Getty opens their libraries, but you should know the details
Getty Images recently announced that millions of their photos are now up for grabs by bloggers and media alike, completely royalty free, at no cost to the user. They offer an embed code that can be copied and pasted, and voila, you have a professional photo on your site or blog.
But there’s a problem that has been wildly overlooked, and that is in Getty’s Terms of Service, which only allows photos to be used for non-commercial purposes, and while their description appears quite relaxed, there are other Terms that could stand in the way of use on your site.
The challenges range from availability to advertisements and even modifications.

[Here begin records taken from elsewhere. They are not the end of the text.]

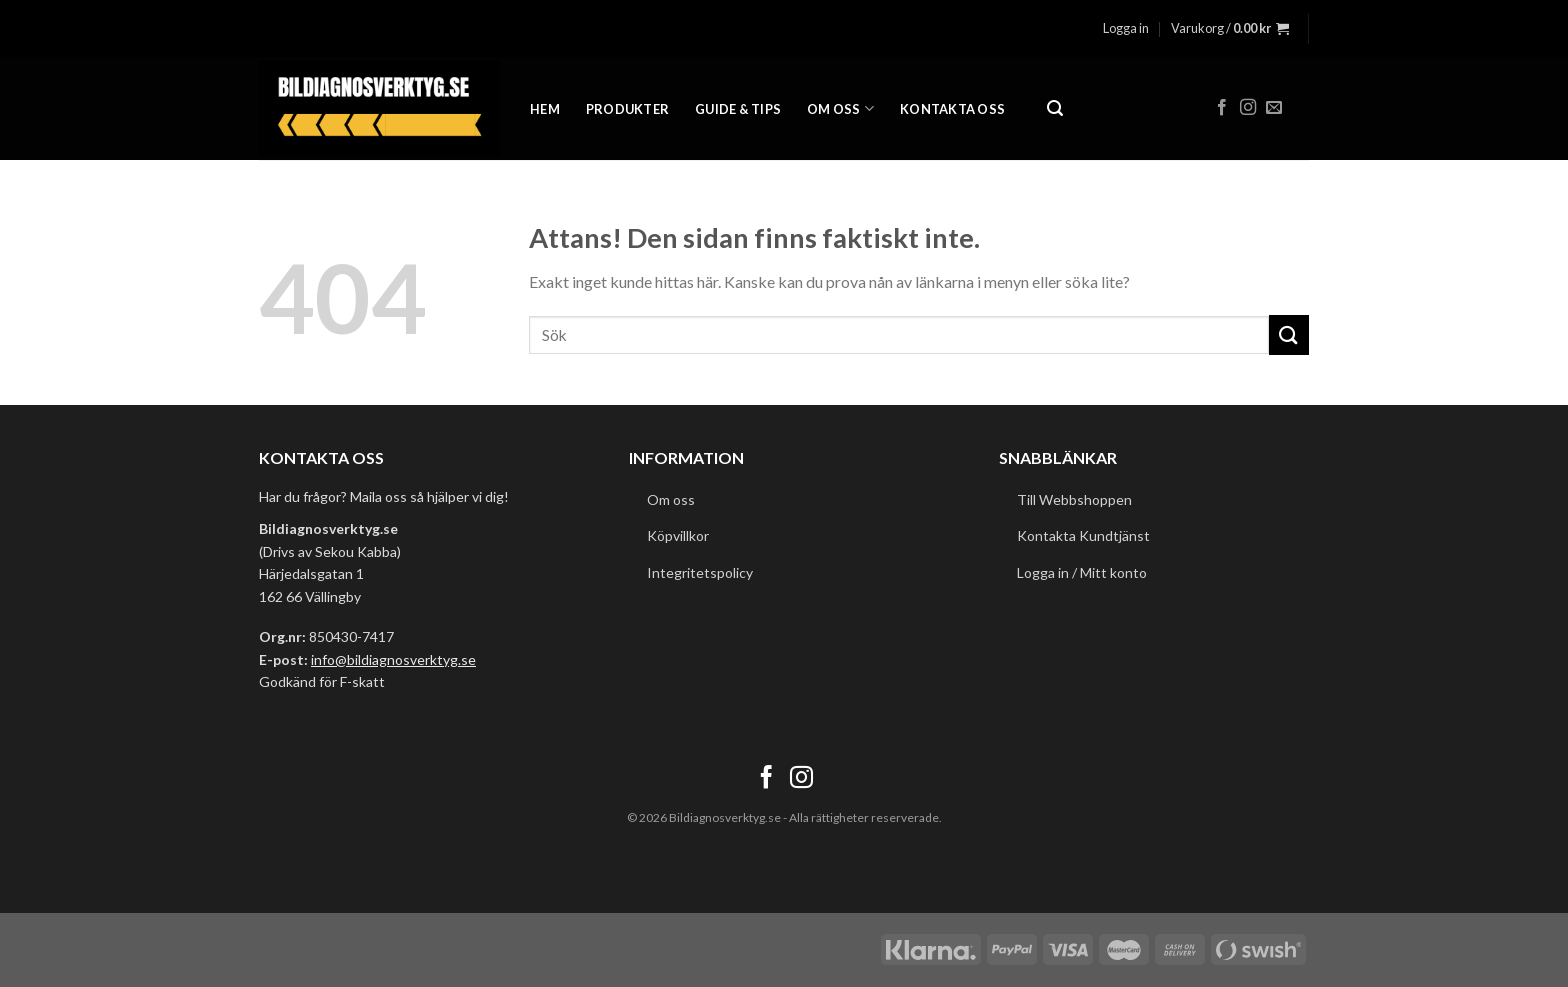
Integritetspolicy (700, 572)
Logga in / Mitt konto (1082, 572)
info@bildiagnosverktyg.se (393, 659)
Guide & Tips (738, 109)
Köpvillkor (678, 535)
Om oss (840, 108)
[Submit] (1289, 334)
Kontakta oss (952, 109)
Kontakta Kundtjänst (1083, 535)
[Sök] (1055, 108)
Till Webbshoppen (1074, 499)
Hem (545, 109)
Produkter (627, 109)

Challenge one: disappearing photos with no notice
In the Terms of Service, there is a sticky little phrase that caught our attention: “availability may change without notice.”
That means that you may use a Getty image on your blog today, and you may open that page up in a month or a year or a decade, and it may no longer be there. For some sites (like ours) with thousands upon thousands of stories written every year, there is no notification system in place, and unless you manually check in to every single post using a Getty image, you will have no idea that a site visitor is seeing a broken image. Ouch.
Challenge two: advertisements
Further, the Terms note, “Getty Images (or third parties acting on its behalf) may collect data related to use of the Embedded Viewer and embedded Getty Images Content, and reserves the right to place advertisements in the Embedded Viewer or otherwise monetize its use without any compensation to you.”
Let’s dissect this. First, it’s not just Getty that can collect data, third parties may do so as well, and there is no notice as to who those third parties are, so you’re giving away data about your site – traffic, demographics, and so forth. There’s a tremendous legal disadvantage here for sites that use Getty Images that don’t include the third party data collection notice in their Terms of Service. Users these days are smart, and they know that web privacy is important. This could threaten that and put site owners in a perilous position.
Further, Getty can slap on an ad and call it a day. You don’t get a cut of that, and it’s not a program to generously give you famous images, it’s an ad program that will eventually roll out. You get what you pay for, we suppose.
Challenge three: reuse and search
Can you make an image bigger? Can you crop it? Can you use only part of the image? The Terms of Service says the user may modify images, but the embedded viewer required to use the images does not allow for modification.
Another challenge is the search function which does not offer an option to search only embeddable images, which users are already tweeting is confusing, noting that discerning embeddable images from non-royalty-free photos is difficult, and you should make sure you’re not using the inappropriate photo which could end up in your being fined.
If you can understand that the images may not always be on your site after you embed the code, that ads will likely become part of the image, and that data is being collected about your site and users, then use the generously sized library of images, by all means, just do so with eyes open.